It’s a little-known fact that stock performance is not evenly distributed (i.e. you don’t have a 50/50 chance of picking a market-beating stock). In fact, despite the S&P 500 gaining about 5.2% between November 1, 2014 and October 30, 2015, less than 49% of the stocks in the index beat the market during that time. In contrast, the 30 stocks from the index which were the most popular among the investors that we track returned 9.5% during that time and 63% of them beat the market. This shows that while hedge funds get a lot of flak from the mainstream media for their performance, it can be rewarding to follow their moves using the right sets of data. Even then, there is never a fool proof strategy to generating returns, as even the collective wisdom of top hedge funds gets it wrong some times, as in the case of some of their top picks from the index like Micron and Anadarko. The data though, shows that following the collective wisdom of select hedge funds can be a very wise move overall.
Maxwell Technologies Inc. (NASDAQ:MXWL) has experienced a decrease in enthusiasm from smart money lately, which is not surprising, taking into account that the stock is down by over 17% year-to-date. The level and the change in hedge fund popularity aren’t the only variables you need to analyze to decipher hedge funds’ perspectives. A stock may witness a boost in popularity, but it may still be less popular than similarly priced stocks. That’s why at the end of this article we will examine companies such as HORSEHEAD HOLDING CORP. (NASDAQ:ZINC), Hurco Companies, Inc. (NASDAQ:HURC), and Bravo Brio Restaurant Group, Inc. (NASDAQ:BBRG) to gather more data points.

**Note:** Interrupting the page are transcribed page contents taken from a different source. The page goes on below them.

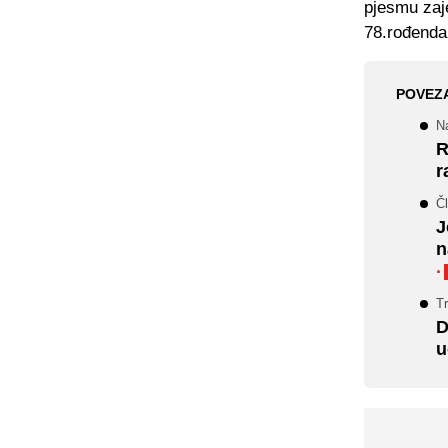
pjesmu zaje
78.rođendan
POVEZ
N
R
r
Č
J
n
·
T
D
u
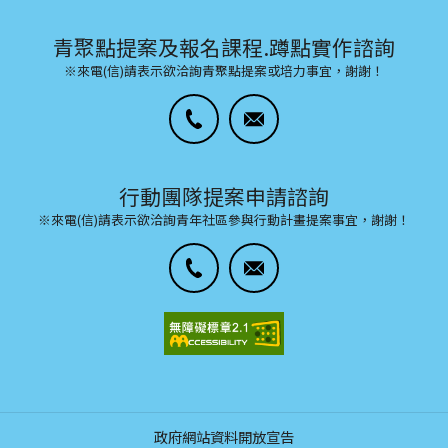
青聚點提案及報名課程.蹲點實作諮詢
※來電(信)請表示欲洽詢青聚點提案或培力事宜，謝謝！
行動團隊提案申請諮詢
※來電(信)請表示欲洽詢青年社區參與行動計畫提案事宜，謝謝！
政府網站資料開放宣告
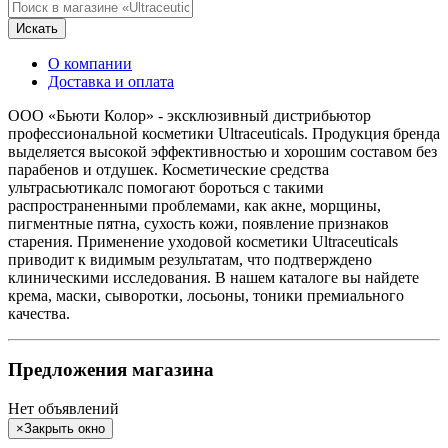
Искать
О компании
Доставка и оплата
ООО «Бьюти Колор» - эксклюзивный дистрибьютор
профессиональной косметики Ultraceuticals. Продукция бренда
выделяется высокой эффективностью и хорошим составом без
парабенов и отдушек. Косметические средства
ультрасьютикалс помогают бороться с такими
распространенными проблемами, как акне, морщины,
пигментные пятна, сухость кожи, появление признаков
старения. Применение уходовой косметики Ultraceuticals
приводит к видимым результатам, что подтверждено
клиническими исследования. В нашем каталоге вы найдете
крема, маски, сыворотки, лосьоны, тоники премиального
качества.
Предложения магазина
Нет объявлений
×
Закрыть окно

To the average investor, there are plenty of metrics market participants have at their disposal to evaluate stocks. A pair of the most useful metrics are hedge fund and insider trading sentiment. Our experts have shown that, historically, those who follow the best picks of the best fund managers can outperform the S&P 500 by a significant margin (see the details here).
Now, let’s view the latest action regarding Maxwell Technologies Inc. (NASDAQ:MXWL).
How have hedgies been trading Maxwell Technologies Inc. (NASDAQ:MXWL)?
At the end of the third quarter, a total of eight of the hedge funds tracked by Insider Monkey held long positions in this stock, a drop of 33% from the second quarter. With hedge funds’ positions undergoing their usual ebb and flow, there exists a few noteworthy hedge fund managers who were upping their stakes considerably (or already accumulated large positions).
According to Insider Monkey’s hedge fund database, Royce & Associates, managed by Chuck Royce, holds the biggest position in Maxwell Technologies Inc. (NASDAQ:MXWL). Royce & Associates has a $7.3 million position in the stock, comprising less than 0.1%% of its 13F portfolio. The second most bullish fund manager is Levin Capital Strategies, led by John A. Levin, holding a $4.9 million position; 0.1% of its 13F portfolio is allocated to the stock. Other professional money managers with similar optimism encompass Philip Hempleman’s Ardsley Partners, Paul Solit’s Potomac Capital Management, and Israel Englander’s Millennium Management.